## EXERCISE INPUT
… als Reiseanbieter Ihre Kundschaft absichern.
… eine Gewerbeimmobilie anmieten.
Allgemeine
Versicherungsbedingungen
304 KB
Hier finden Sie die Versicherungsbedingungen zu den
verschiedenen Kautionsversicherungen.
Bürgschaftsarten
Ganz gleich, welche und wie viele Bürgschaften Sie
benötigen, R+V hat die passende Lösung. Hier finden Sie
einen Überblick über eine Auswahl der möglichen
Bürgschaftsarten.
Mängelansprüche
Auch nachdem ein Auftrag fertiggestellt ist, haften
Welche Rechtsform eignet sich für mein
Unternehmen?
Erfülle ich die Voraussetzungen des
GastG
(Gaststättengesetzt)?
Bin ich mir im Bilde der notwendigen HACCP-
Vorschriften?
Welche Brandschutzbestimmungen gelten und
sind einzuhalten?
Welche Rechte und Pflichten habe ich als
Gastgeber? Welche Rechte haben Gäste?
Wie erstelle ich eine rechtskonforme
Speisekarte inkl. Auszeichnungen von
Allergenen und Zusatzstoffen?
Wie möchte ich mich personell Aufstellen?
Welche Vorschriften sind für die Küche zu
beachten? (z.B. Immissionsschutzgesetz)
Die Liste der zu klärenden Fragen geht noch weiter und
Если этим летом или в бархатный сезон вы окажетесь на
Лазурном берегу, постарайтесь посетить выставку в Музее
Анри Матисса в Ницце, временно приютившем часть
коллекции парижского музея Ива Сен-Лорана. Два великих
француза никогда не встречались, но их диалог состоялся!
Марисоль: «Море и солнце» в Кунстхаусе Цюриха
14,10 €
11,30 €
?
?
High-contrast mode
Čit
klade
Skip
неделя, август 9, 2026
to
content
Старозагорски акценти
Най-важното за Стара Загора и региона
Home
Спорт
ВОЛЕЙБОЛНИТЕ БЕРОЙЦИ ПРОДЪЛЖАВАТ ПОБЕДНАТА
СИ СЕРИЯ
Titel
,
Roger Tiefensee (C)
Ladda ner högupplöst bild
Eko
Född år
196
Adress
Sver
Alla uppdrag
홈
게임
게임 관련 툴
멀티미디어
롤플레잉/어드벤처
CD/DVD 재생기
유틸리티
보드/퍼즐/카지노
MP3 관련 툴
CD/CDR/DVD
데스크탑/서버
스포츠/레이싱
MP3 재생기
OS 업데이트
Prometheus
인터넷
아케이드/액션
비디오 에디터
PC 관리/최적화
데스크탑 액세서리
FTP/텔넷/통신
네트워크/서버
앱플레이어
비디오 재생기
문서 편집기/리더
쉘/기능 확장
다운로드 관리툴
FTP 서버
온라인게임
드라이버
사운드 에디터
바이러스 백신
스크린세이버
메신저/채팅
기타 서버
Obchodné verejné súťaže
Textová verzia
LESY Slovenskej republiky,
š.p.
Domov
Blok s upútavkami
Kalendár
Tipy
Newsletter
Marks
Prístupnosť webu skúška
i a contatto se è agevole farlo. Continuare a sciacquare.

## HOW TO COMPLETE THIS TASK
An exact copy of every line above, start to finish, is required.

## RESPONSE BELOW
… als Reiseanbieter Ihre Kundschaft absichern.
… eine Gewerbeimmobilie anmieten.
Allgemeine
Versicherungsbedingungen
304 KB
Hier finden Sie die Versicherungsbedingungen zu den
verschiedenen Kautionsversicherungen.
Bürgschaftsarten
Ganz gleich, welche und wie viele Bürgschaften Sie
benötigen, R+V hat die passende Lösung. Hier finden Sie
einen Überblick über eine Auswahl der möglichen
Bürgschaftsarten.
Mängelansprüche
Auch nachdem ein Auftrag fertiggestellt ist, haften
Welche Rechtsform eignet sich für mein
Unternehmen?
Erfülle ich die Voraussetzungen des
GastG
(Gaststättengesetzt)?
Bin ich mir im Bilde der notwendigen HACCP-
Vorschriften?
Welche Brandschutzbestimmungen gelten und
sind einzuhalten?
Welche Rechte und Pflichten habe ich als
Gastgeber? Welche Rechte haben Gäste?
Wie erstelle ich eine rechtskonforme
Speisekarte inkl. Auszeichnungen von
Allergenen und Zusatzstoffen?
Wie möchte ich mich personell Aufstellen?
Welche Vorschriften sind für die Küche zu
beachten? (z.B. Immissionsschutzgesetz)
Die Liste der zu klärenden Fragen geht noch weiter und
Если этим летом или в бархатный сезон вы окажетесь на
Лазурном берегу, постарайтесь посетить выставку в Музее
Анри Матисса в Ницце, временно приютившем часть
коллекции парижского музея Ива Сен-Лорана. Два великих
француза никогда не встречались, но их диалог состоялся!
Марисоль: «Море и солнце» в Кунстхаусе Цюриха
14,10 €
11,30 €
?
?
High-contrast mode
Čit
klade
Skip
неделя, август 9, 2026
to
content
Старозагорски акценти
Най-важното за Стара Загора и региона
Home
Спорт
ВОЛЕЙБОЛНИТЕ БЕРОЙЦИ ПРОДЪЛЖАВАТ ПОБЕДНАТА
СИ СЕРИЯ
Titel
,
Roger Tiefensee (C)
Ladda ner högupplöst bild
Eko
Född år
196
Adress
Sver
Alla uppdrag
홈
게임
게임 관련 툴
멀티미디어
롤플레잉/어드벤처
CD/DVD 재생기
유틸리티
보드/퍼즐/카지노
MP3 관련 툴
CD/CDR/DVD
데스크탑/서버
스포츠/레이싱
MP3 재생기
OS 업데이트
Prometheus
인터넷
아케이드/액션
비디오 에디터
PC 관리/최적화
데스크탑 액세서리
FTP/텔넷/통신
네트워크/서버
앱플레이어
비디오 재생기
문서 편집기/리더
쉘/기능 확장
다운로드 관리툴
FTP 서버
온라인게임
드라이버
사운드 에디터
바이러스 백신
스크린세이버
메신저/채팅
기타 서버
Obchodné verejné súťaže
Textová verzia
LESY Slovenskej republiky,
š.p.
Domov
Blok s upútavkami
Kalendár
Tipy
Newsletter
Marks
Prístupnosť webu skúška
i a contatto se è agevole farlo. Continuare a sciacquare.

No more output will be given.